__Supplied data__.
============================================================

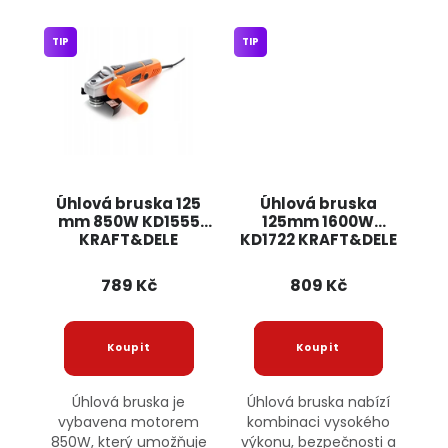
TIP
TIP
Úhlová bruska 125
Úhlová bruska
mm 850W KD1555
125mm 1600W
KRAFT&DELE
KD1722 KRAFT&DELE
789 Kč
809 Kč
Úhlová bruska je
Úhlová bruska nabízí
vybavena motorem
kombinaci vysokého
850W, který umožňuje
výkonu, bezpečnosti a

============================================================

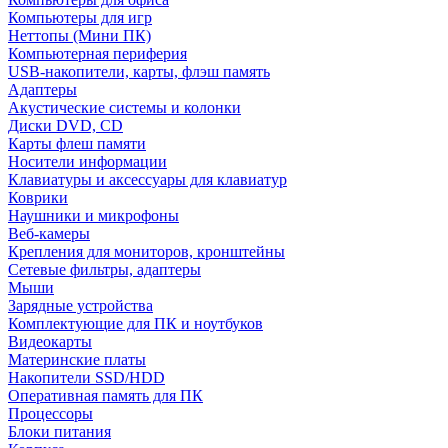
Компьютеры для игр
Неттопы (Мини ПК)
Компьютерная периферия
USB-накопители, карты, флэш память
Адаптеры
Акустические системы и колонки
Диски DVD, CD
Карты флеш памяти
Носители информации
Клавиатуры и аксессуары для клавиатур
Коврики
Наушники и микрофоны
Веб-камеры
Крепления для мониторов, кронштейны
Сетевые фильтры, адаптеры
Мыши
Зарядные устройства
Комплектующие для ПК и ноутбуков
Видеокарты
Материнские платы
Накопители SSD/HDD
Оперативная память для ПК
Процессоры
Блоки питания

============================================================

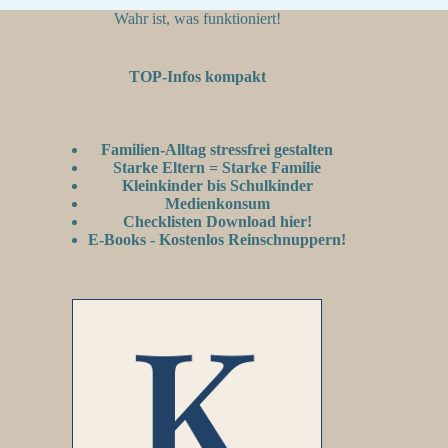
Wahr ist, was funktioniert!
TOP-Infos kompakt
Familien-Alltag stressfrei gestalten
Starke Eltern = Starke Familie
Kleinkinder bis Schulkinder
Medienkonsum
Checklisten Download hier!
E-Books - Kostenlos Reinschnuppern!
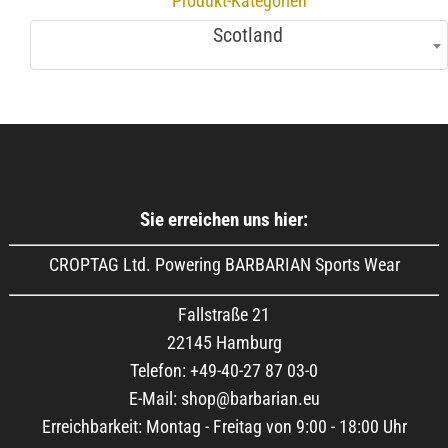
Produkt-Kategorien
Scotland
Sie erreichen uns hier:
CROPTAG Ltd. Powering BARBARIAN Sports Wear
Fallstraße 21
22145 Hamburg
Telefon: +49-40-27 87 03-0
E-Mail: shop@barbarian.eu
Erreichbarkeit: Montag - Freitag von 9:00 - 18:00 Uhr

============================================================

Pull out every line of the records that includes the string "bruska".

Úhlová bruska 125
Úhlová bruska
Úhlová bruska je
Úhlová bruska nabízí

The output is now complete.